* [EXERCISE DESCRIPTION]:
Print word for word whatever lies between the first line of the material and the line holding "passage for young people; it’s a gateway to", both included, and omit all pictures.

* [GIVEN ENTRIES]:
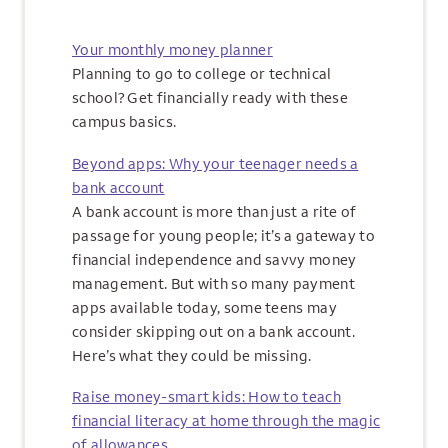
Your monthly money planner
Planning to go to college or technical
school? Get financially ready with these
campus basics.
Beyond apps: Why your teenager needs a
bank account
A bank account is more than just a rite of
passage for young people; it’s a gateway to
financial independence and savvy money
management. But with so many payment
apps available today, some teens may
consider skipping out on a bank account.
Here’s what they could be missing.
Raise money-smart kids: How to teach
financial literacy at home through the magic
of allowances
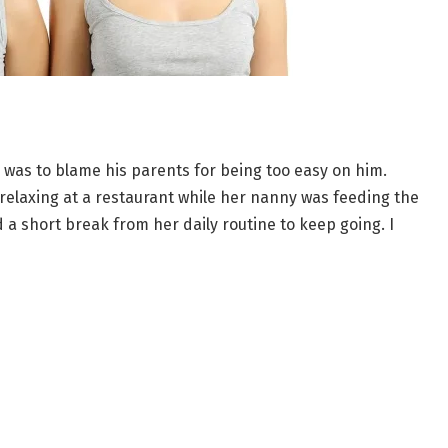
g was to blame his parents for being too easy on him.
 relaxing at a restaurant while her nanny was feeding the
 a short break from her daily routine to keep going. I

* [YOUR SOLUTION]:
Your monthly money planner
Planning to go to college or technical
school? Get financially ready with these
campus basics.
Beyond apps: Why your teenager needs a
bank account
A bank account is more than just a rite of
passage for young people; it’s a gateway to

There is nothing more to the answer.